The soup kitchen serves an average of 200 to 250 people each night they provide a meal. Fred Stegner, president of the soup kitchen, said he encourages all of his volunteers and guests to wash their hands regularly.

“There are people who come into the soup kitchen who haven’t washed or haven’t bathed in months,” Stegner said. “They just don’t realize it because they’re on the streets and they’re not used to it. We try to take care of as many as we can.”

MORE COVERAGE: Ohio among states battling sudden rise in Hepatitis A cases

The symptoms of Hepatitis A can range from mild to severe and can last up to several months if left untreated. Some of the warning signs are fatigue, low appetite, stomach pain, nausea, yellowing of the skin or eyes and clay-colored stool.

Madison Avenue Pharmacy in Springfield will also be fighting the outbreak along with the health district, but its exact role hasn’t been determined.

“There’s a number of times when opportunities like this come up and we jump on them,” said Eric Juergens, owner of the pharmacy. “It’s not always about making money. It’s about the good you can do for the community.”

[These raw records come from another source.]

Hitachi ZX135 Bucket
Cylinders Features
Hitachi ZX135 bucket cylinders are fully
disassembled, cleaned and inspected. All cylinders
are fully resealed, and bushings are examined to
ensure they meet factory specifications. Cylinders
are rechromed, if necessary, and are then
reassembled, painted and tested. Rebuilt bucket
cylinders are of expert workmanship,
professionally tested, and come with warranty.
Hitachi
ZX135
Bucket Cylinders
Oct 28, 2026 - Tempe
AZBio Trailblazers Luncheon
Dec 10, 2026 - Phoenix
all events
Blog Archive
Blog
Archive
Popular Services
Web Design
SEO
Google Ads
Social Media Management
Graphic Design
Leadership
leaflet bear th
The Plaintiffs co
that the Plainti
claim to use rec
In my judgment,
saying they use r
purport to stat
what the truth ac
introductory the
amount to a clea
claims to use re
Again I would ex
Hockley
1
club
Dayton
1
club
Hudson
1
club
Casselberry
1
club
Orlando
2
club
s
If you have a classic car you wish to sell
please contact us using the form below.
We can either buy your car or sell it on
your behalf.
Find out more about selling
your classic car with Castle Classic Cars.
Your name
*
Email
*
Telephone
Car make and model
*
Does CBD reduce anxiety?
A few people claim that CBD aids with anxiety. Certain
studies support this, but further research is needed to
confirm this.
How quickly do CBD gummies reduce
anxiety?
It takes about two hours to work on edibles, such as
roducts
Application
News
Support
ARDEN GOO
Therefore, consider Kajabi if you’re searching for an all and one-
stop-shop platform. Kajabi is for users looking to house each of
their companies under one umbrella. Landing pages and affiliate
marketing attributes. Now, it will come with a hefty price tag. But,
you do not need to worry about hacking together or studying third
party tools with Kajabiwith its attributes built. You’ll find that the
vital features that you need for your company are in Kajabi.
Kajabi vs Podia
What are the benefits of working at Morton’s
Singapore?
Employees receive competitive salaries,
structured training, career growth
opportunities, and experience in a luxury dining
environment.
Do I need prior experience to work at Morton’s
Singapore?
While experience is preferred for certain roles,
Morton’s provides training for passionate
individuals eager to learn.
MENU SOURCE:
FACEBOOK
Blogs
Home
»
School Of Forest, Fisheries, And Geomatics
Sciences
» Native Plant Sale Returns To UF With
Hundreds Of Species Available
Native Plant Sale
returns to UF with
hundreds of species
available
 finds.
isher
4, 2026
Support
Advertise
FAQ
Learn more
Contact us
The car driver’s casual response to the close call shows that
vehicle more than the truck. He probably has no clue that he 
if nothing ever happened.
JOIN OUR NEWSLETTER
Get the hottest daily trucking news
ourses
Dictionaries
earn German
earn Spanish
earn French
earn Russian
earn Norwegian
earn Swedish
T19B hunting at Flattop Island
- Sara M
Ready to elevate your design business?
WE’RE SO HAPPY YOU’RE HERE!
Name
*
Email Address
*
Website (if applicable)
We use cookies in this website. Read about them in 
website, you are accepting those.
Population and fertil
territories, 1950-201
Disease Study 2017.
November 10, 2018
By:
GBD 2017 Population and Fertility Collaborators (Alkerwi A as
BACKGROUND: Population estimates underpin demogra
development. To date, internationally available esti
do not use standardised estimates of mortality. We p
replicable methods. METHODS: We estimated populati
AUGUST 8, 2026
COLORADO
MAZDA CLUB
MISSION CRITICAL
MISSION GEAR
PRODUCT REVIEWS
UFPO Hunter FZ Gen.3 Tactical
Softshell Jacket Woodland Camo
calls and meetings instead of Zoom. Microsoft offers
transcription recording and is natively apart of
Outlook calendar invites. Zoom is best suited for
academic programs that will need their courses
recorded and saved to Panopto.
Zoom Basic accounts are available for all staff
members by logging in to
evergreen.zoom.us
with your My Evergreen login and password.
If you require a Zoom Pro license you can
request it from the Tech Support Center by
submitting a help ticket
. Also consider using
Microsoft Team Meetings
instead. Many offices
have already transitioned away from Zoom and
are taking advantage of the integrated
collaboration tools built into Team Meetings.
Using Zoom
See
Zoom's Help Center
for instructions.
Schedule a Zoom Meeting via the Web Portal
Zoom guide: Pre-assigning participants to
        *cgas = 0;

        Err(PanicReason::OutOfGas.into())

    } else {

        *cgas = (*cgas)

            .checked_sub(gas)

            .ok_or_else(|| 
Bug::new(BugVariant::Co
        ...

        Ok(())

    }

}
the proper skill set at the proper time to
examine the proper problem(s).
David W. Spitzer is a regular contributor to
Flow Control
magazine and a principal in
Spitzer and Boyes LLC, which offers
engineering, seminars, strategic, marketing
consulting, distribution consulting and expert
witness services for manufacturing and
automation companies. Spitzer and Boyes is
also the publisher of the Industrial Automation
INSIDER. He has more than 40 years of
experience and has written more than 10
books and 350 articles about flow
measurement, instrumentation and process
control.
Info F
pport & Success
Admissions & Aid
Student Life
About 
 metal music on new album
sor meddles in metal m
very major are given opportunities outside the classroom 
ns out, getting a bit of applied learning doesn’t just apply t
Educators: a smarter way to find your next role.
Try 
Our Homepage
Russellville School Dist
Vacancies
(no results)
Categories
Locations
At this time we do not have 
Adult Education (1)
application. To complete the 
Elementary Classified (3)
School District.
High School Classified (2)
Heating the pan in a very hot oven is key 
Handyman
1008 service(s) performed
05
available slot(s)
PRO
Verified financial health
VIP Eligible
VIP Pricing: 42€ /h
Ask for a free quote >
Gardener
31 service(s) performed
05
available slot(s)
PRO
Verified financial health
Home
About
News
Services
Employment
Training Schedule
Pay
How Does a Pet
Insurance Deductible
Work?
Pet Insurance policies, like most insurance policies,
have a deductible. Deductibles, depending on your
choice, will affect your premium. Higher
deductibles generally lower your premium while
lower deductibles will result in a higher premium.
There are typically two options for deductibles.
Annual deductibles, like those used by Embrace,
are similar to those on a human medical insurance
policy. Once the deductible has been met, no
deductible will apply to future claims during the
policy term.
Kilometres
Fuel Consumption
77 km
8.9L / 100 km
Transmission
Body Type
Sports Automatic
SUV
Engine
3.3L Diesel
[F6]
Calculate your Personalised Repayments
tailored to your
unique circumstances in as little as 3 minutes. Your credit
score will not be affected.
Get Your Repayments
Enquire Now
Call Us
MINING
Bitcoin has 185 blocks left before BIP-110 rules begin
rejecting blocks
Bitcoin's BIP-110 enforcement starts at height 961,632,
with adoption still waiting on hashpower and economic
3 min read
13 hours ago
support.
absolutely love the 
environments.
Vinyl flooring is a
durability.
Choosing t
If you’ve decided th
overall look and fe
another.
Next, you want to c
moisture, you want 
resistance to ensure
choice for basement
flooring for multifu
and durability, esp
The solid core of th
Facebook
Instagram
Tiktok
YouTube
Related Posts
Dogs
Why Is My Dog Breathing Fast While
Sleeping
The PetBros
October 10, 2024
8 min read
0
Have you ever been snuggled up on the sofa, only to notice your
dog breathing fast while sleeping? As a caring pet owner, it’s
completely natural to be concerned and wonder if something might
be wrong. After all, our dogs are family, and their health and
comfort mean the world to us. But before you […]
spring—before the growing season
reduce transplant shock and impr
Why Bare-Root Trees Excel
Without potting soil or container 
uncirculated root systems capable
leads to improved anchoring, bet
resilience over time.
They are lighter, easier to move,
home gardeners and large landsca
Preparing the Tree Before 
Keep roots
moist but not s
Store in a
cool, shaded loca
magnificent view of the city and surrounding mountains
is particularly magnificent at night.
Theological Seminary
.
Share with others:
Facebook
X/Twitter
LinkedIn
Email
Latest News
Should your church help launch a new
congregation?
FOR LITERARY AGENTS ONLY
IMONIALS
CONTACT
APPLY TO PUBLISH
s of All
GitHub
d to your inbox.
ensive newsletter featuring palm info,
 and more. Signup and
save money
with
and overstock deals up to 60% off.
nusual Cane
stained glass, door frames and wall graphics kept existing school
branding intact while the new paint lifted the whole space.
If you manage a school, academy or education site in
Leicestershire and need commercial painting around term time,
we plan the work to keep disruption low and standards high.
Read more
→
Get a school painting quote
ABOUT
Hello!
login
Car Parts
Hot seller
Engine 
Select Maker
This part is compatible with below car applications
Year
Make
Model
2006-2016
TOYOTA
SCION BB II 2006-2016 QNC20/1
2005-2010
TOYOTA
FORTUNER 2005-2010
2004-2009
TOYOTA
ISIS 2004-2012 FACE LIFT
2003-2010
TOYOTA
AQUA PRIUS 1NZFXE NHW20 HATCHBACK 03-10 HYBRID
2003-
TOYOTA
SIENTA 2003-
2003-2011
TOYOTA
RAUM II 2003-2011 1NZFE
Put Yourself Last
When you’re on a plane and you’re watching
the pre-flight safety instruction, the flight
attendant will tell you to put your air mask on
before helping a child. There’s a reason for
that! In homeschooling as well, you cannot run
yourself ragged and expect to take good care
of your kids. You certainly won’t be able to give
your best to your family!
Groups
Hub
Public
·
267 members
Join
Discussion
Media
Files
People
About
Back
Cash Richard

The health district will be offering vaccines at the soup kitchen on July 16, after which more vaccination clinics will be determined.

There haven’t been any confirmed cases of Hep A in Champaign County this year, according to Gabe Jones, health commissioner of Champaign Health District.

If you would like to be vaccinated for Hepatitis A, the health district recommends checking with your health care provider or pharmacy for available options. The vaccine is a two-dose series, spaced six months apart.